■ What the exercise asks ■
Where a line below holds the string "تفسير", copy that line.
== Information provided
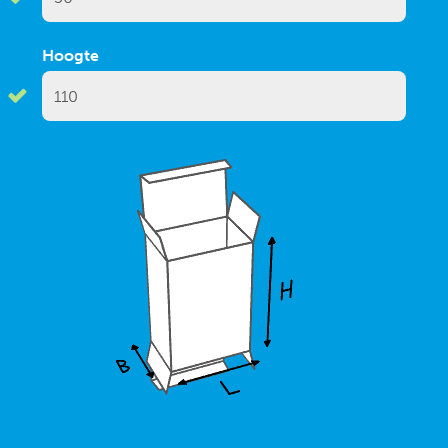
Hoogte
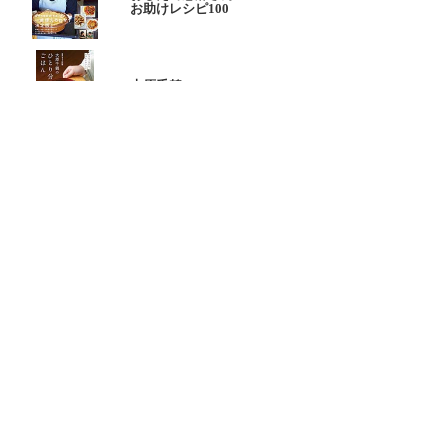
お助けレシピ100
大原千鶴の
ひとり分ごはん
元気なシニアの野菜たっぷり
たんぱく質も 2品献立
これならできる!
ハツ江おばあちゃんの人気お弁当
ハツ江おばあちゃんの
電子レンジでラクラクごはん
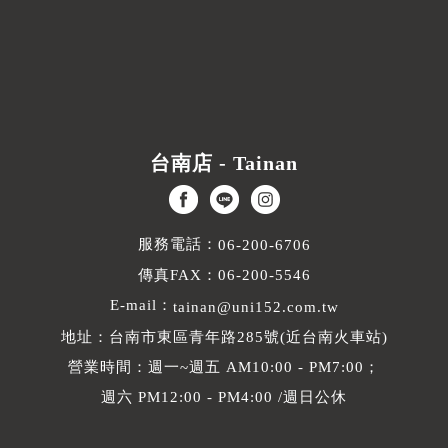
台南店 - Tainan
服務電話：
06-200-6706
傳真FAX：06-200-5546
E-mail：
tainan@uni152.com.tw
地址：台南市東區青年路285號(近台南火車站)
營業時間：週一~週五 AM10:00 - PM7:00；
週六 PM12:00 - PM4:00 /週日公休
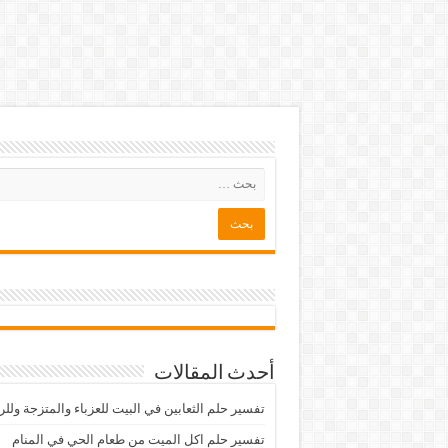
أحدث المقالات
تفسير حلم الثعابين في البيت للعزباء والمتزجة ولل
تفسير حلم اكل الميت من طعام الحي في المنام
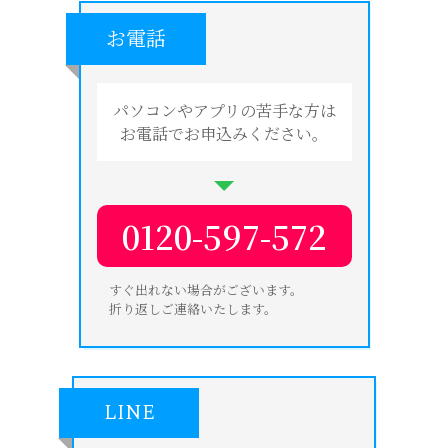
お電話
パソコンやアプリの苦手な方は
お電話でお申込みください。
0120-597-572
すぐ出れない場合がございます。
折り返しご連絡いたします。
LINE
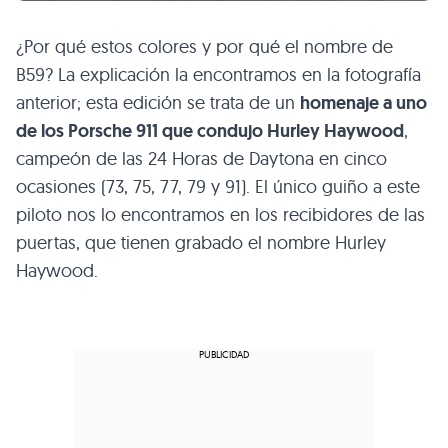
¿Por qué estos colores y por qué el nombre de
B59
? La explicación la encontramos en la fotografía
anterior; esta edición se trata de un
homenaje a uno
de los Porsche 911 que condujo Hurley Haywood
,
campeón de las 24 Horas de Daytona en cinco
ocasiones (73, 75, 77, 79 y 91). El único guiño a este
piloto nos lo encontramos en los recibidores de las
puertas, que tienen grabado el nombre Hurley
Haywood.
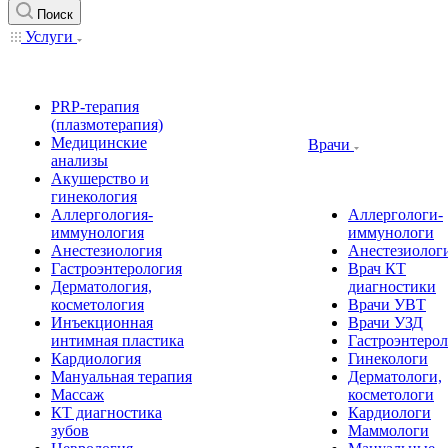
Поиск
Услуги
PRP-терапия
(плазмотерапия)
Медицинские
Врачи
анализы
Акушерство и
гинекология
Аллергология-
Аллергологи-
иммунология
иммунологи
Анестезиология
Анестезиолог
Гастроэнтерология
Врач КТ
Дерматология,
диагностики
косметология
Врачи УВТ
Инъекционная
Врачи УЗД
интимная пластика
Гастроэнтеро
Кардиология
Гинекологи
Мануальная терапия
Дерматологи,
Массаж
косметологи
КТ диагностика
Кардиологи
зубов
Маммологи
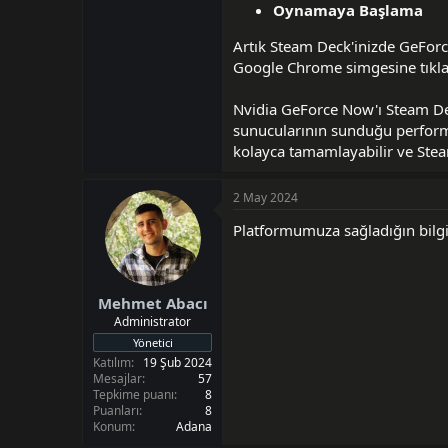
Oynamaya Başlama
Artık Steam Deck'inizde GeFor
Google Chrome simgesine tıkla
Nvidia GeForce Now'ı Steam Dec
sunucularının sunduğu performa
kolayca tamamlayabilir ve Steam
2 May 2024
Platformumuza sağladığın bilgi
Mehmet Abacı
Administrator
Yönetici
Katılım
19 Şub 2024
Mesajlar
57
Tepkime puanı
8
Puanları
8
Konum
Adana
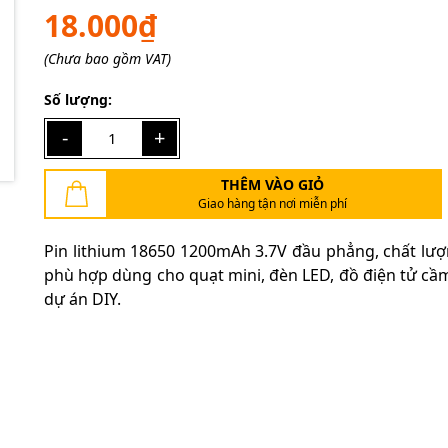
18.000₫
(Chưa bao gồm VAT)
Mã giảm giá:
Số lượng:
Ngày hết hạn:
-
+
Điều kiện:
THÊM VÀO GIỎ
Giao hàng tận nơi miễn phí
Pin lithium 18650 1200mAh 3.7V đầu phẳng, chất lượ
phù hợp dùng cho quạt mini, đèn LED, đồ điện tử cầm
dự án DIY.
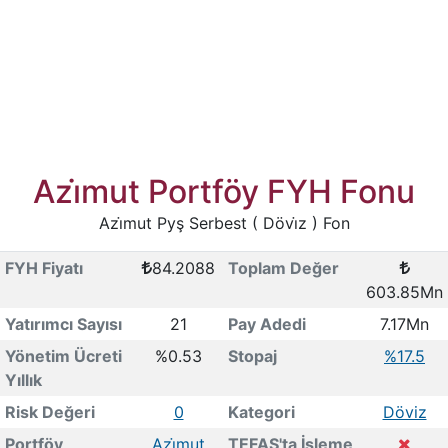
Azi̇mut Portföy FYH Fonu
Azi̇mut Pyş Serbest ( Dövi̇z ) Fon
FYH Fiyatı
84.2088
Toplam Değer
603.85Mn
Yatırımcı Sayısı
21
Pay Adedi
7.17Mn
Yönetim Ücreti
%0.53
Stopaj
%17.5
Yıllık
Risk Değeri
0
Kategori
Döviz
Portföy
Azi̇mut
TEFAS'ta İşleme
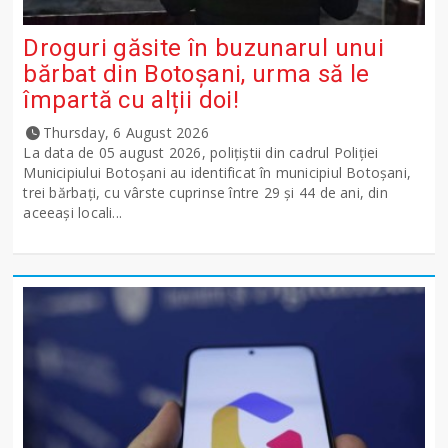
Droguri găsite în buzunarul unui
bărbat din Botoșani, urma să le
împartă cu alții doi!
Thursday, 6 August 2026
La data de 05 august 2026, polițiștii din cadrul Poliției
Municipiului Botoșani au identificat în municipiul Botoșani,
trei bărbați, cu vârste cuprinse între 29 și 44 de ani, din
aceeași locali...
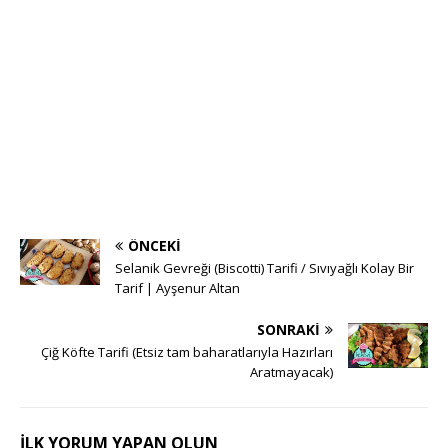
ÖNCEKI
Selanik Gevreği (Biscotti) Tarifi / Sıvıyağlı Kolay Bir
Tarif | Ayşenur Altan
SONRAKI
Çiğ Köfte Tarifi (Etsiz tam baharatlarıyla Hazırları
Aratmayacak)
İLK YORUM YAPAN OLUN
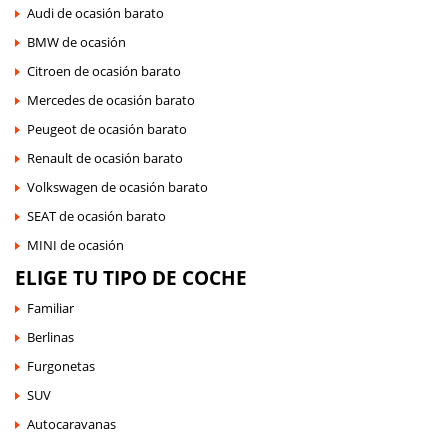
Audi de ocasión barato
BMW de ocasión
Citroen de ocasión barato
Mercedes de ocasión barato
Peugeot de ocasión barato
Renault de ocasión barato
Volkswagen de ocasión barato
SEAT de ocasión barato
MINI de ocasión
ELIGE TU TIPO DE COCHE
Familiar
Berlinas
Furgonetas
SUV
Autocaravanas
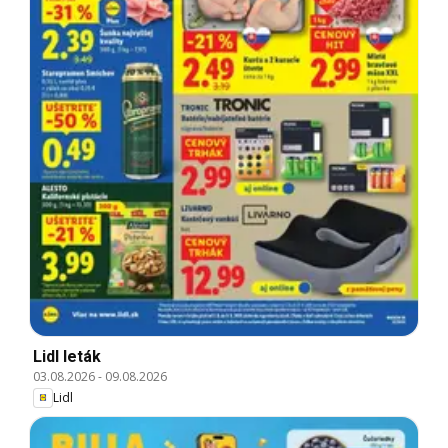
Lidl leták
03.08.2026
-
09.08.2026
Lidl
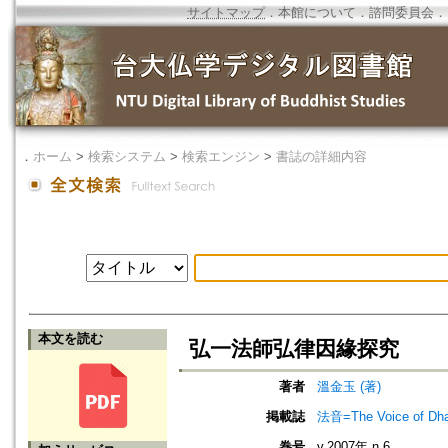
サイトマップ
．
本館について
．
諮問委員会
．
．
ホーム
>
検索システム
>
検索エンジン
>
書誌の詳細内容
本文を読む
弘一法師弘律因緣探究
著者
溫金玉 (著)
掲載誌
法音=The Voice of Dh
巻号
v.2007年 n.6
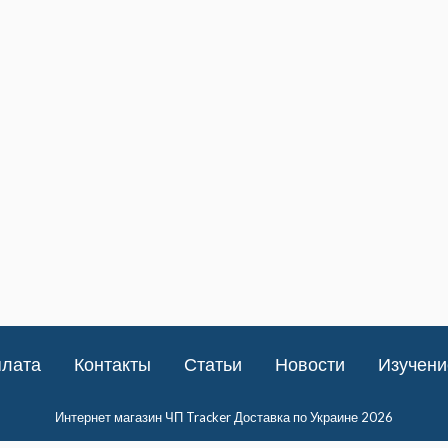
плата
Контакты
Статьи
Новости
Изучени
Интернет магазин ЧП Tracker Доставка по Украине 2026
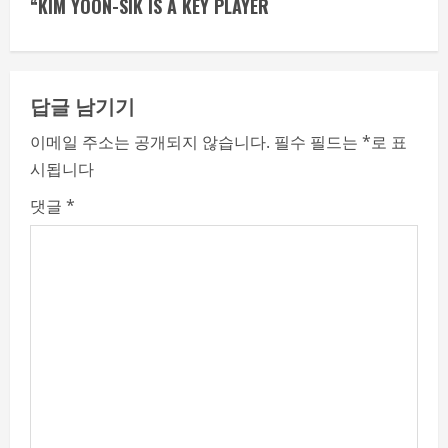
i
“KIM YOON-SIK IS A KEY PLAYER
n
u
답글 남기기
e
이메일 주소는 공개되지 않습니다.
필수 필드는
*
로 표
시됩니다
R
댓글
*
e
a
d
i
n
g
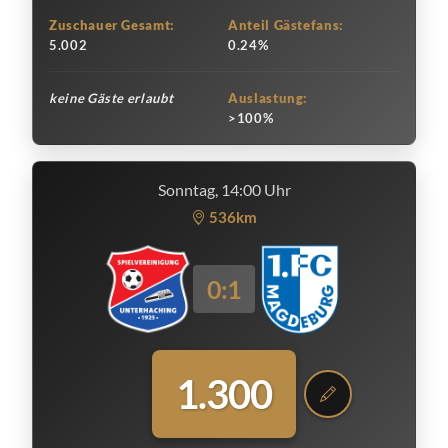
Zuschauer Gesamt:
Anteil Gästefans:
5.002
0.24%
keine Gäste erlaubt
Auslastung:
>100%
Sonntag, 14:00 Uhr
536km
0:1
1.300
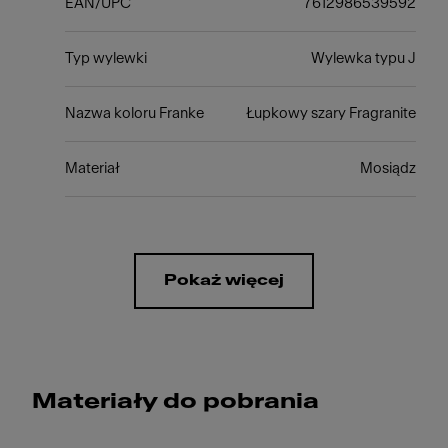
EAN/UPC
7612986539592
Typ wylewki
Wylewka typu J
Nazwa koloru Franke
Łupkowy szary Fragranite
Materiał
Mosiądz
Pokaż więcej
Materiały do pobrania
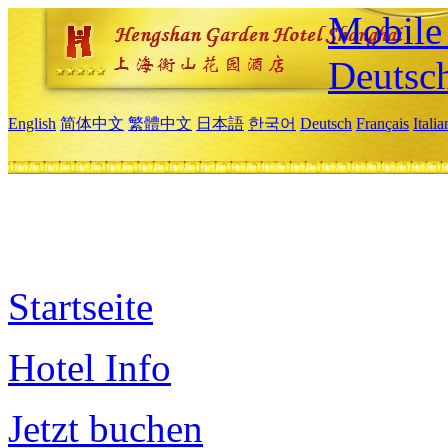
Mobile 
Deutsc
English
简体中文
繁體中文
日本語
한국어
Deutsch
Français
Itali
Startseite
Hotel Info
Jetzt buchen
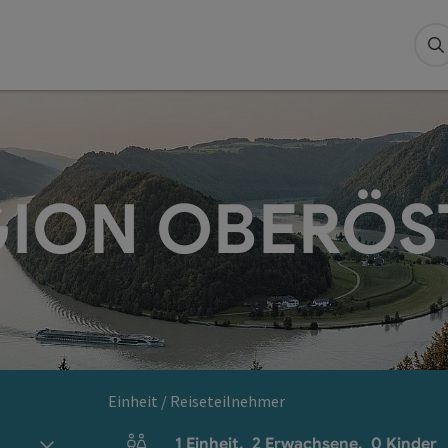
S
ION OBERÖS
Einheit / Reiseteilnehmer
1
Einheit
,
2
Erwachsene
,
0
Kinder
====
■ Output ■
تفسير حلم الثعابين في البيت للعزباء والمتزجة ولل
تفسير حلم اكل الميت من طعام الحي في المنام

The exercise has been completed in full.